Extracts data from German Wiktionary dump files. Allows you to add your own extraction methods 🚀
Project description
wiktionary_de_parser
wiktionary_de_parser
is a Python module to extract data from German Wiktionary XML files (for Python 3.7+). It allows you to add your own extraction methods.
Installation
pip3 install wiktionary_de_parser
Features
- comes with preset extraction methods for:
- flexion tables, genus, IPA, language, lemma, part of speech (basic), syllables, raw Wikitext
- allows you to add your own extraction methods (pass them as argument)

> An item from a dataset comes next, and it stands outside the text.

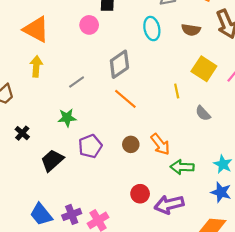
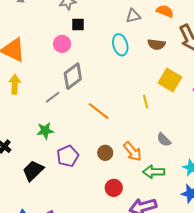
gray diamond: (119, 64) -> (73, 76), moved
gray semicircle: (203, 113) -> (164, 140), moved
red circle: (140, 194) -> (114, 188), moved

- data values are normalized and cleaned from obsolete Wikitext markup
- yields per section, not per page (a word can have multiple meanings, which is why some Wiktionary pages have multiple 'sections')
Usage
Import wiktionary_de_parser
like this:
from bz2 import BZ2File
from wiktionary_de_parser import Parser
bzfile_path = '/tmp/dewiktionary-latest-pages-articles-multistream.xml.bz2'
bz = BZ2File(bzfile_path)
for record in Parser(bz):
if 'lang_code' not in record or record['lang_code'] != 'de':
continue
# do stuff with 'record'
Note: in this example we use BZ2File to read a compressed Wiktionary dump file. The Wiktionary dump file is obtained from here.
Adding new extraction methods
All extraction methods must return a Dict()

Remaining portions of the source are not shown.